Les auteurs du rapport dénoncent un «dispositif coûteux pour le consommateur mais avantageux pour Enedis». Ils n’ont pas manqué de noter que les 5,7 milliards d'euros nécessaires à l’installation des 39 millions de compteurs jusqu’en 2021 seront répercutés sur les consommateurs. La dépense de 130 euros par appareil sera «assuré[e] par les usagers» dès lors que le compteur leur aura permis de commencer à faire des économies. Ce report sur les factures occasionnera «un différé tarifaire au coût excessif», selon les sages.

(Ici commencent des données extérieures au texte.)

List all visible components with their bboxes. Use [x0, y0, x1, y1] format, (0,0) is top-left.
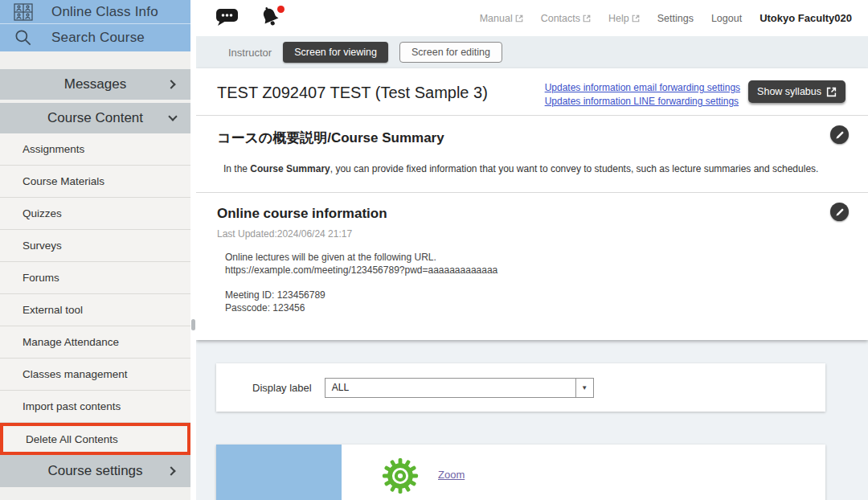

Des factures alourdies par le prix de l'appareil pour le consommateur... mais paradoxalement des revenus substantiels supplémentaires pour EDF. Ayant consenti un prêt rémunéré, l'entreprise récupérera en effet 500 millions d’euros à la fin de l'opération, même si elle ne peux pas vraiment se vanter des performances de son nouvel appareil. La Cour fustige donc une rémunération trop «généreuse», qui doit selon elle «être revue».

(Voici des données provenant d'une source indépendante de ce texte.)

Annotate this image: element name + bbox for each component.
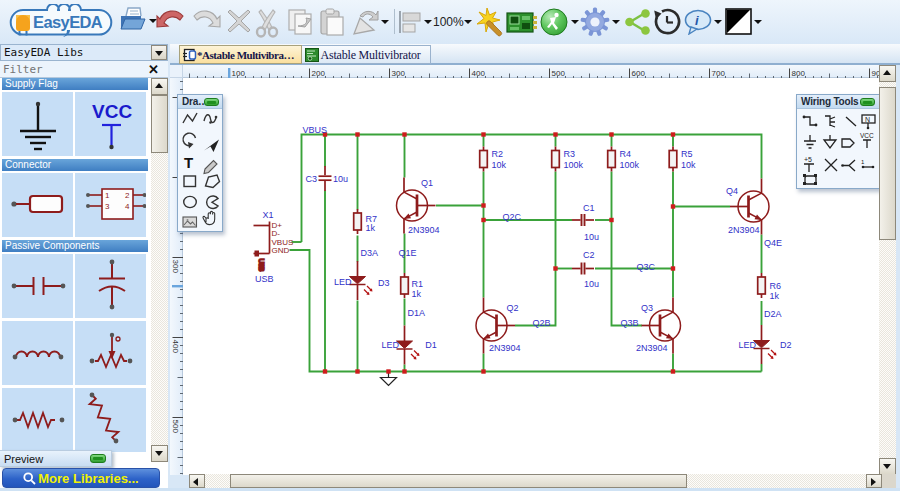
component-tile-capacitor[interactable]	[2, 254, 73, 318]
ruler-corner	[170, 65, 183, 78]
canvas-hscroll-thumb[interactable]	[230, 474, 687, 488]
section-header-supply-flag[interactable]: Supply Flag	[2, 78, 148, 90]
tool-image-icon	[183, 217, 197, 227]
preview-panel-header[interactable]: Preview	[0, 450, 112, 467]
component-tile-header-4pin[interactable]: 1234	[75, 173, 146, 237]
component-tile-resistor[interactable]	[2, 388, 73, 452]
sidebar-scroll-up-button[interactable]	[151, 78, 168, 95]
filter-input[interactable]	[0, 61, 144, 77]
align-icon[interactable]	[398, 10, 422, 34]
run-icon[interactable]	[540, 8, 568, 36]
libs-select[interactable]: EasyEDA Libs	[0, 44, 168, 61]
horizontal-ruler: 100200300400500600700800900	[170, 65, 880, 78]
copy-icon[interactable]	[286, 8, 316, 36]
undo-icon[interactable]	[156, 7, 186, 33]
svg-text:i: i	[695, 13, 699, 28]
open-icon[interactable]	[118, 6, 146, 32]
canvas-scroll-up-button[interactable]	[879, 65, 896, 82]
component-tile-capacitor-polar[interactable]	[75, 254, 146, 318]
more-libraries-button[interactable]: More Libraries...	[2, 468, 160, 488]
delete-icon[interactable]	[227, 9, 251, 33]
preview-label: Preview	[4, 453, 43, 465]
tool-plus5-icon: +5	[804, 156, 812, 163]
left-sidebar: EasyEDA Libs ✕ Supply Flag VCC Connector…	[0, 44, 168, 491]
history-icon[interactable]	[652, 8, 682, 36]
tab-label: *Astable Multivibra…	[197, 49, 294, 61]
svg-text:VCC: VCC	[92, 101, 132, 122]
svg-text:1: 1	[105, 191, 110, 200]
theme-icon[interactable]	[725, 8, 752, 35]
svg-text:4: 4	[125, 202, 130, 211]
help-info-icon[interactable]: i	[684, 9, 712, 35]
sidebar-scroll-thumb[interactable]	[151, 95, 168, 153]
cut-icon[interactable]	[253, 8, 281, 38]
easyeda-logo-icon[interactable]: EasyEDA	[4, 4, 118, 37]
tool-nc-icon	[825, 159, 837, 171]
section-header-passive-components[interactable]: Passive Components	[2, 240, 148, 252]
component-tile-gnd[interactable]	[2, 92, 73, 156]
tool-netflag-icon	[843, 160, 855, 171]
theme-dropdown-arrow[interactable]	[754, 20, 762, 24]
redo-icon[interactable]	[191, 7, 221, 33]
svg-text:100: 100	[232, 69, 246, 78]
share-icon[interactable]	[624, 9, 652, 35]
component-tile-connector-1pin[interactable]	[2, 173, 73, 237]
component-tile-vcc[interactable]: VCC	[75, 92, 146, 156]
libs-select-dropdown-button[interactable]	[151, 45, 167, 60]
section-header-connector[interactable]: Connector	[2, 159, 148, 171]
tool-netport-icon	[842, 139, 854, 147]
svg-text:300: 300	[171, 260, 180, 274]
svg-text:800: 800	[792, 69, 806, 78]
component-tile-inductor[interactable]	[2, 321, 73, 385]
canvas-vertical-scrollbar[interactable]	[879, 65, 896, 475]
canvas-scroll-right-button[interactable]	[866, 474, 882, 488]
tool-pie-icon	[207, 196, 218, 209]
tool-pin-icon: 1	[861, 159, 865, 165]
filter-clear-icon[interactable]: ✕	[148, 63, 159, 76]
svg-text:600: 600	[632, 69, 646, 78]
toolbar-separator	[394, 9, 395, 34]
wiring-tools-grid[interactable]: N VCC +5 1	[797, 109, 879, 188]
component-tile-resistor-diag[interactable]	[75, 388, 146, 452]
sidebar-scroll-down-button[interactable]	[151, 445, 168, 462]
drawing-tools-palette: Dra… T	[177, 94, 223, 232]
svg-text:3: 3	[105, 202, 110, 211]
schematic-doc-icon	[183, 48, 197, 62]
tool-line-icon	[846, 117, 856, 126]
run-dropdown-arrow[interactable]	[571, 20, 579, 24]
zoom-level-label[interactable]: 100%	[433, 15, 464, 29]
main-toolbar: EasyEDA	[0, 0, 900, 44]
zoom-dropdown-arrow[interactable]	[464, 20, 472, 24]
search-icon	[23, 472, 36, 485]
paste-icon[interactable]	[319, 8, 345, 36]
align-dropdown-arrow[interactable]	[424, 20, 432, 24]
component-library-list: Supply Flag VCC Connector 1234Passive Co…	[0, 78, 150, 491]
tool-ground-icon	[804, 135, 816, 148]
settings-dropdown-arrow[interactable]	[612, 20, 620, 24]
tool-polyline-icon	[183, 113, 197, 123]
schematic-canvas[interactable]	[183, 78, 879, 475]
canvas-scroll-down-button[interactable]	[879, 458, 896, 475]
wiring-tools-title[interactable]: Wiring Tools	[797, 95, 879, 109]
tab-pcb-astable-multivibrator[interactable]: Astable Multivibrator	[302, 45, 431, 64]
canvas-horizontal-scrollbar[interactable]	[189, 474, 882, 488]
pcb-icon[interactable]	[506, 10, 538, 35]
svg-text:EasyEDA: EasyEDA	[33, 13, 103, 31]
canvas-scroll-left-button[interactable]	[189, 474, 205, 488]
help-dropdown-arrow[interactable]	[714, 20, 722, 24]
settings-gear-icon[interactable]	[580, 7, 610, 37]
wiring-tools-collapse-button[interactable]	[860, 98, 875, 106]
drawing-tools-collapse-button[interactable]	[204, 98, 219, 106]
rotate-icon[interactable]	[350, 8, 380, 36]
drawing-tools-grid[interactable]: T	[178, 109, 222, 231]
wizard-icon[interactable]	[474, 5, 506, 39]
component-tile-potentiometer[interactable]	[75, 321, 146, 385]
tool-pencil-icon	[204, 161, 217, 174]
canvas-vscroll-thumb[interactable]	[879, 87, 896, 240]
drawing-tools-title[interactable]: Dra…	[178, 95, 222, 109]
preview-collapse-button[interactable]	[90, 454, 106, 463]
rotate-dropdown-arrow[interactable]	[381, 20, 389, 24]
tab-schematic-astable-multivibrator[interactable]: *Astable Multivibra…	[179, 45, 302, 64]
sidebar-scrollbar[interactable]	[151, 78, 168, 462]
tool-drag-icon	[203, 211, 215, 224]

Où sont les économies promises par Linky ?
Outre le coût du dispositif, le rapport fustige la quasi impossibilité pour les ménages de réaliser par l’utilisation du compteur les économies pourtant promises. Les installateurs prennent rarement le temps d’expliquer aux consommateur comment exploiter au mieux l’appareil. Le manque de clarté des informations rend également l’usage du compteur communicant très difficile. L'affichage en kilowattheures ne permet pas de réaliser à quel moment il serait bon de faire des économies en diminuant sa consommation. Bilan : seuls 1,5 % des utilisateurs se sont ouverts un compte pour comprendre comment mieux maîtriser leur consommation.
Ce défaut de pédagogie n'a pas échappé aux sages de la rue Cambon qui ont demandé à Enedis de développer «les moyens mis en place pour permettre à l'usager de connaître sa consommation détaillée, préalable à toute action de maîtrise de la demande d'énergie».
La cour demande en outre que «l'État pilote effectivement les actions permettant de valoriser les contributions de Linky à la maîtrise de la demande d'énergie, en commençant par une meilleure information des usagers sur leur consommation».
Par ailleurs le compteur Linky permet au client de couper l’électricité en heure de pointe pour décongestionner le réseau, cet arrêt de consommation volontaire, «l’effacement» se voyant rémunéré. Or le dispositif balbutiant est encore largement insuffisant. Il faut en effet «six heures entre la décision de procéder à l'effacement et la mise hors tension de certains équipements en aval des compteurs».
Chez les consommateurs, la fronde contre ce nouveau compteur s'organise. En cause, outre le coût considérable de la pose : la création selon eux d'une nouvelle pollution électromagnétique et les données de consommation, susceptibles d'être utilisées par ENEDIS. Des collectifs régionaux ou des associations s'engagent dans le combat anti-Linky. En tout 360 communes anti-Linky se sont opposées à sa mise en place.